Builds muscle,promotes bone strength,enhances libido,increases fertility
Does not: stimulate prostate cancer,virilization,acne
What is involved in testing this? Anybody?
Usually has the trial, who is running it and what the requirements are. A quick search didn't turn up anything for ostarine, but maybe a more throrough look will turn something up.
Let us know what you find.
Injected testosterone has long term negative effects on future natural testosterone production. Do sarms have the same problem?
GTx, Inc., the Men's Health Biotech Company, today announced that ostarine, a first-in-class selective androgen receptor modulator (SARM), met its primary endpoint in a Phase II proof of concept double blind, randomized, placebo controlled clinical trial in 120 subjects...
(60 elderly men and 60 postmenopausal women)...
A summary of the topline data is as follows:
Primary endpoint: total lean body mass (LBM) measured by dual energy x-ray absorptiometry (DEXA) at baseline compared to three months
-- Among all subjects (n=114), ostarine treatment resulted in a dose dependent increase in total lean body mass, with an increase of 1.3 kg compared to baseline and 1.4 kg compared to placebo (p<0.001) at the 3 mg dose. (Note: This is 2.86 pounds and 3.08 pounds respectively.... for a time period of THREE months... a good diet program and exercise program could have easily beat out those figures!)

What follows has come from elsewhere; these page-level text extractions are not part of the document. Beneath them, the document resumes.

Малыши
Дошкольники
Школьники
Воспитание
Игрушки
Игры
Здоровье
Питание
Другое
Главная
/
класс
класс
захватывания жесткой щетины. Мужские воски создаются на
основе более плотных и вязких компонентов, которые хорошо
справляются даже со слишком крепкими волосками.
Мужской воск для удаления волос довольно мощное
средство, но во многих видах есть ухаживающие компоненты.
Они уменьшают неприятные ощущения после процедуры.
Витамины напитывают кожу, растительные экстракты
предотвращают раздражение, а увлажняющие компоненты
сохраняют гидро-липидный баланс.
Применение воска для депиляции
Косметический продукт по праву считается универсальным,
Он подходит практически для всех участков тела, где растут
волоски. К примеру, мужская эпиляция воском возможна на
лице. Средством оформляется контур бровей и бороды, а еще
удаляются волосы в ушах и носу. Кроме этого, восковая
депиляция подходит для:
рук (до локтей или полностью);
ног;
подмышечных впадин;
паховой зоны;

-- Among females (n=56), ostarine treatment resulted in a dose dependent increase in LBM with the 3 mg dose having an increase of 1.7 kg compared to baseline and an increase of 1.4 kg compared to placebo (p=0.02). (Note: That is 3.74 pounds and and 3.08 pounds respectively.... for a time period of THREE months... a good diet program and exercise program could have easily beat out those figures!)

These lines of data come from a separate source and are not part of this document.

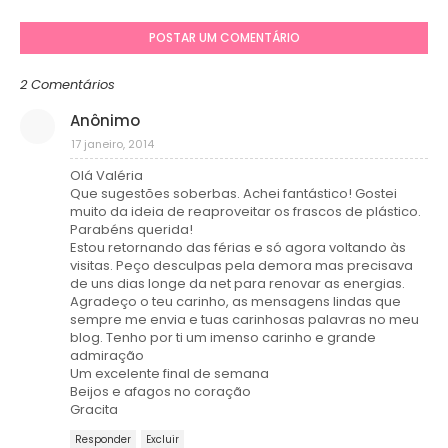
POSTAR UM COMENTÁRIO
2 Comentários
Anônimo
17 janeiro, 2014
Olá Valéria
Que sugestões soberbas. Achei fantástico! Gostei
muito da ideia de reaproveitar os frascos de plástico.
Parabéns querida!
Estou retornando das férias e só agora voltando às
visitas. Peço desculpas pela demora mas precisava
de uns dias longe da net para renovar as energias.
Agradeço o teu carinho, as mensagens lindas que
sempre me envia e tuas carinhosas palavras no meu
blog. Tenho por ti um imenso carinho e grande
admiração
Um excelente final de semana
Beijos e afagos no coração
Gracita
Responder
Excluir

-- Among males (n=58), treatment with a 1 mg dose of ostarine resulted in a LBM increase of 0.7 kg compared to baseline and an increase of 1.2 kg compared to placebo (p=0.03), and treatment with a 3 mg dose of ostarine resulted in an increase of 1.0 kg compared to baseline and an increase of 1.4 kg compared to placebo (p=0.005). (Note: Simply shows that the drug is highly dose dependant))
Secondary endpoints: performance, fat mass, bone mineral density, and bone turnover markers
-- In a stair climb functional performance test that measured speed (time to completion) and power exerted (watts), subjects treated with a 3 mg dose of ostarine demonstrated on average a 15.5% faster time to completion (p=0.006) and exerted on average 25.5% more power (p=0.005) than subjects receiving placebo. (Note: Again, simple dietary programs emphasizing protein and proper fats combined with resistance training can readily beat out those figures.)

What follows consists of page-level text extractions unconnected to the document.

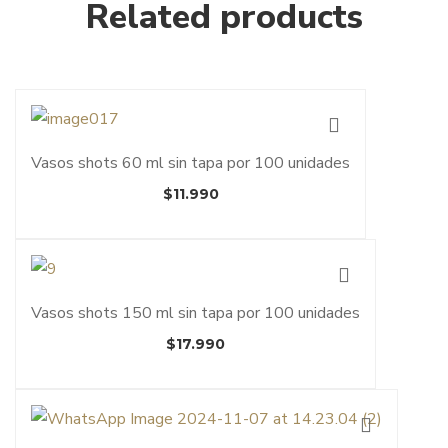
Related products
Vasos shots 60 ml sin tapa por 100 unidades
$
11.990
Vasos shots 150 ml sin tapa por 100 unidades
$
17.990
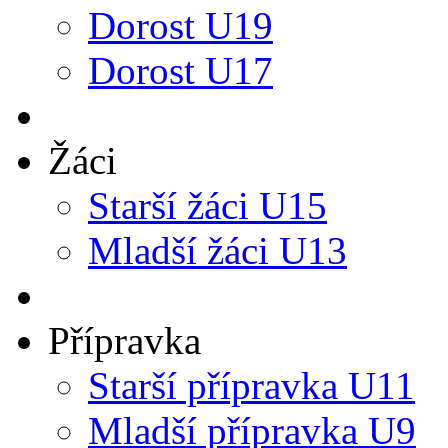
Dorost U19
Dorost U17
Žáci
Starší žáci U15
Mladší žáci U13
Přípravka
Starší přípravka U11
Mladší přípravka U9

-- Total tissue percent fat decreased compared to placebo in a dose dependent fashion and achieved statistical significance at the 1 mg dose (p=0.02) and 3 mg dose (p=0.006) of ostarine. Total fat mass was lower in subjects receiving either the 3 mg or 1 mg ostarine dose, although not at a statistically significant level (p = 0.08 for both doses). For subjects receiving the 3 mg ostarine dose, total fat on average declined 0.6 kg compared to placebo. The site of fat loss differed among male and female subjects, with males losing fat primarily from the trunk and abdomen, and females losing fat primarily from the thighs and legs. (Note: That is a grand total of 1.32 lbs in a THREE MONTH time period... again, a good dietary regimen and exercise program - even at a moderate level - would beat the pants off of those figures)
-- In this trial, ostarine had no apparent effect on bone mineral density, and bone turnover markers results were mixed.
Yet my prediction is that with their slick sales campaigns, they will make a fortune out of selling this product - to an ultimately highly disappointed patient group.
Has Libido been studied?
I believe it could be used in both men and women.
I have not felt any suppressive properties regarding libido, but I am just now starting to note an upsurge in muscle fullness during the workout and a slight fat loss effect - it hasn't been that long yet.